Con Air, my personal favorite Cusack picture, is only beaten to the top position by its big-screen sensibility. You can't dispute that Con Air is the film you'd see every day of the week, while High Fidelity requires you to be in the proper mindset. This is due in part to Jack Black's somewhat irritating acting and in part to the film's lowbrow character.
It's a slow burner at first, but once it gets going, it soars. Cusack is fantastic as Rob Gordon, exuding all the slacker charm you'd expect from an indie film hero.
Cusack was born to play this part, and he relishes the opportunity to portray the main guy. Cusack's performance is what keeps me coming back to the picture time and time again since he is always funny when required to be and always makes Gordon a character you truly sympathize with, no matter how much of a jerk he is.
John Cusack plays Richard Nixon in a film that includes many actors portraying notable historical characters.
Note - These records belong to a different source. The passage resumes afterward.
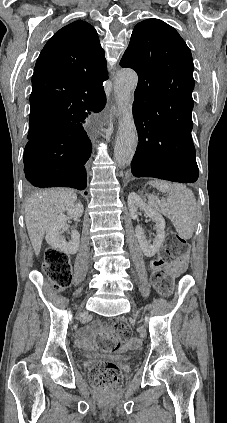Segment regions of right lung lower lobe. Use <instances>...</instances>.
<instances>
[{"mask_svg": "<svg viewBox=\"0 0 227 423\" xmlns=\"http://www.w3.org/2000/svg\"><path fill=\"white\" fill-rule=\"evenodd\" d=\"M105 102L83 99L31 105L30 121L62 119L69 123L43 140L26 144L24 172L33 186L86 188V163L92 146L85 129L90 115L101 111Z\"/></svg>", "mask_w": 227, "mask_h": 423, "instance_id": "98d812e1", "label": "right lung lower lobe"}]
</instances>
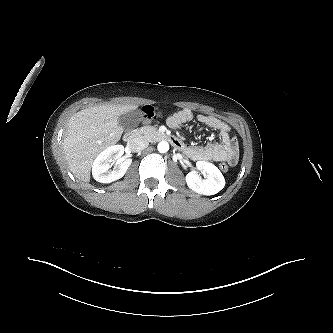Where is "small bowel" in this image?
<instances>
[{"instance_id": "c3829d8e", "label": "small bowel", "mask_w": 333, "mask_h": 333, "mask_svg": "<svg viewBox=\"0 0 333 333\" xmlns=\"http://www.w3.org/2000/svg\"><path fill=\"white\" fill-rule=\"evenodd\" d=\"M193 119L194 114L190 109H182L167 119V125L176 128ZM196 120L216 131L219 142H208L203 146L183 145L181 149L186 156L194 161H227L234 165L238 159L239 146L237 139L230 136L231 126L225 121L206 114L197 115Z\"/></svg>"}]
</instances>
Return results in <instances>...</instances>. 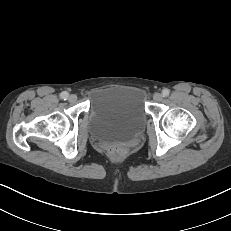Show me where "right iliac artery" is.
<instances>
[{
	"label": "right iliac artery",
	"mask_w": 231,
	"mask_h": 231,
	"mask_svg": "<svg viewBox=\"0 0 231 231\" xmlns=\"http://www.w3.org/2000/svg\"><path fill=\"white\" fill-rule=\"evenodd\" d=\"M68 96H69V94H68V92H66V91H64V92H62V93L60 94V97H61V99H63V100H67V99H68Z\"/></svg>",
	"instance_id": "obj_1"
}]
</instances>
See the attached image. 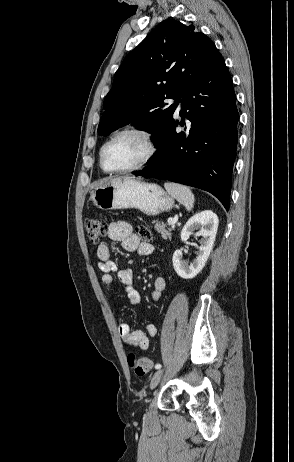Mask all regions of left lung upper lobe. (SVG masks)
Instances as JSON below:
<instances>
[{"instance_id": "1", "label": "left lung upper lobe", "mask_w": 294, "mask_h": 462, "mask_svg": "<svg viewBox=\"0 0 294 462\" xmlns=\"http://www.w3.org/2000/svg\"><path fill=\"white\" fill-rule=\"evenodd\" d=\"M222 58L214 43L195 27L174 19L161 22L116 71L104 100L98 133L132 123L153 133L155 145L173 121L177 102L185 89L211 64Z\"/></svg>"}]
</instances>
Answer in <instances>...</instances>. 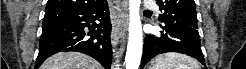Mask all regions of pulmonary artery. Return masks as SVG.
Returning a JSON list of instances; mask_svg holds the SVG:
<instances>
[{"mask_svg": "<svg viewBox=\"0 0 246 69\" xmlns=\"http://www.w3.org/2000/svg\"><path fill=\"white\" fill-rule=\"evenodd\" d=\"M145 5L148 8H153L155 6V3L154 2H146Z\"/></svg>", "mask_w": 246, "mask_h": 69, "instance_id": "e3ab8cb5", "label": "pulmonary artery"}]
</instances>
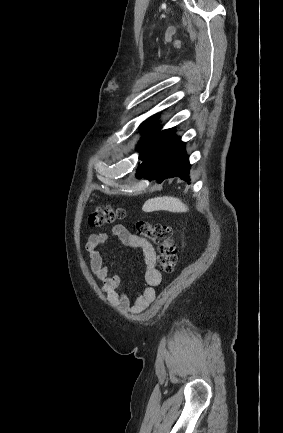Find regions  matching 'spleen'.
I'll return each mask as SVG.
<instances>
[{"label": "spleen", "mask_w": 283, "mask_h": 433, "mask_svg": "<svg viewBox=\"0 0 283 433\" xmlns=\"http://www.w3.org/2000/svg\"><path fill=\"white\" fill-rule=\"evenodd\" d=\"M145 212H152V210H170V212H187L189 210L187 204L181 202L175 196H156V198H149L142 206Z\"/></svg>", "instance_id": "spleen-1"}]
</instances>
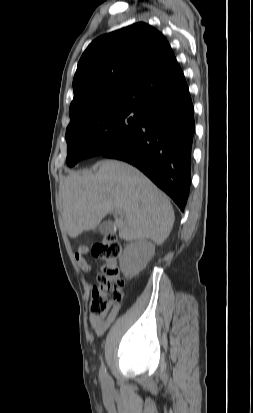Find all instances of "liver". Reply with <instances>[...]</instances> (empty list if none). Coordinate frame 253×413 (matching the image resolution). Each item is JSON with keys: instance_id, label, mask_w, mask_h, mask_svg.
<instances>
[{"instance_id": "1", "label": "liver", "mask_w": 253, "mask_h": 413, "mask_svg": "<svg viewBox=\"0 0 253 413\" xmlns=\"http://www.w3.org/2000/svg\"><path fill=\"white\" fill-rule=\"evenodd\" d=\"M61 197L62 217L71 238L95 229L109 212H115L119 237L126 241L151 239L161 245L174 223L166 195L139 170L117 160L100 162L96 172L70 173Z\"/></svg>"}]
</instances>
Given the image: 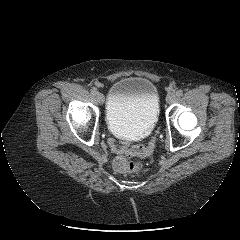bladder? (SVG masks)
I'll list each match as a JSON object with an SVG mask.
<instances>
[{
  "label": "bladder",
  "mask_w": 240,
  "mask_h": 240,
  "mask_svg": "<svg viewBox=\"0 0 240 240\" xmlns=\"http://www.w3.org/2000/svg\"><path fill=\"white\" fill-rule=\"evenodd\" d=\"M159 112L158 90L151 80L138 76L124 77L110 87L106 123L114 134L144 136L155 127Z\"/></svg>",
  "instance_id": "31cf9c89"
}]
</instances>
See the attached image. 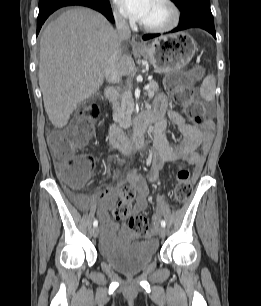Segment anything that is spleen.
<instances>
[{"label":"spleen","mask_w":261,"mask_h":306,"mask_svg":"<svg viewBox=\"0 0 261 306\" xmlns=\"http://www.w3.org/2000/svg\"><path fill=\"white\" fill-rule=\"evenodd\" d=\"M215 87V77L212 75L207 76L203 80L200 88L201 96L208 101H212L215 97Z\"/></svg>","instance_id":"obj_1"}]
</instances>
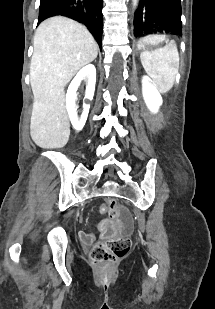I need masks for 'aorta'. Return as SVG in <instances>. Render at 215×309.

Cecil Gaines, a former slave who became a White House butler and watched the best and worst of US administrative authority for many decades until the Civil Rights movement culminated in a personal and professional reckoning, is the protagonist of this tale.
Eugene Allen, who worked as a butler in the White House for more than 30 years, is the inspiration for the film.
What a concept: traveling the length of the nation to get your tail between your legs. Nowadays, the concept has been done to death, with the American Pie group taking the lead.
Back in 1985, though, it was The Sure Thing that brought broad humor to the big screen, and it was John Cusack who, as John ‘Gib' Gibson, was acting against type in many respects.
Naturally, Gib bonds with his road trip companion Alison, and his "sure thing" begins to fade as he realizes there's more to life than beach beauties. The Sure Thing is a picture from its day that could not be produced now without devolving into a clumsy, laddish attempt. This, on the other hand, is a really lovely short film.
Con Air is without a doubt one of the best action films ever produced, and it's the epitome of a guilty pleasure. The picture is a tour-de-force of style over substance, with fantastical action scenes, ridiculous lines (never will the terms bunny and box be used in the same sentence again), and a slew of goofy, over-the-top performances that harken back to the action movies of the 1980s.
Then there's Cusack's portrayal as US Marshall Vince Larkin in the film. This occurred at a very good time for Cusack's Hollywood career, coming a year after the sleeper smashes Grosse Pointe Blank, and he's in top form here.
While Nic Cage is swinging his hair and flexing his biceps, he's the calm, reasonable everyman with whom viewers can empathize; he's a vital counterpoint to all the nonsense on screen.